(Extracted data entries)

%%

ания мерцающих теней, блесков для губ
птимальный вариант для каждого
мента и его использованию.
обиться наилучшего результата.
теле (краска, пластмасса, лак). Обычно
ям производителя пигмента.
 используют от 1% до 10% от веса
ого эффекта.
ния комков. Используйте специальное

%%
%%

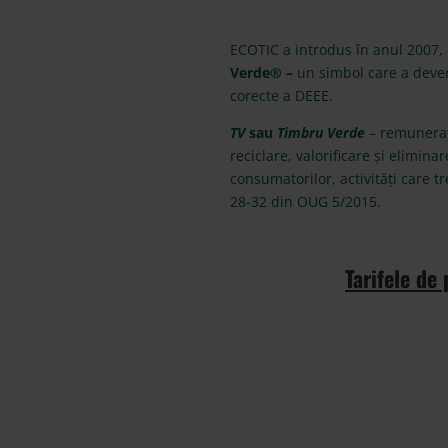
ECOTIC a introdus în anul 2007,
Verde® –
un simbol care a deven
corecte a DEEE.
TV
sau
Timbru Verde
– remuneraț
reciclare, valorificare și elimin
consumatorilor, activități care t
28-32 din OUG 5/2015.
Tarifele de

%%

WHAT THE TASK ASKS:
Taking the entries above, restate exactly those lines that fall between the line with "reciclare, valorificare și elimin" and the line with "Tarifele de", keeping both of those lines too.

TASK RESPONSE:
reciclare, valorificare și elimin
consumatorilor, activități care t
28-32 din OUG 5/2015.
Tarifele de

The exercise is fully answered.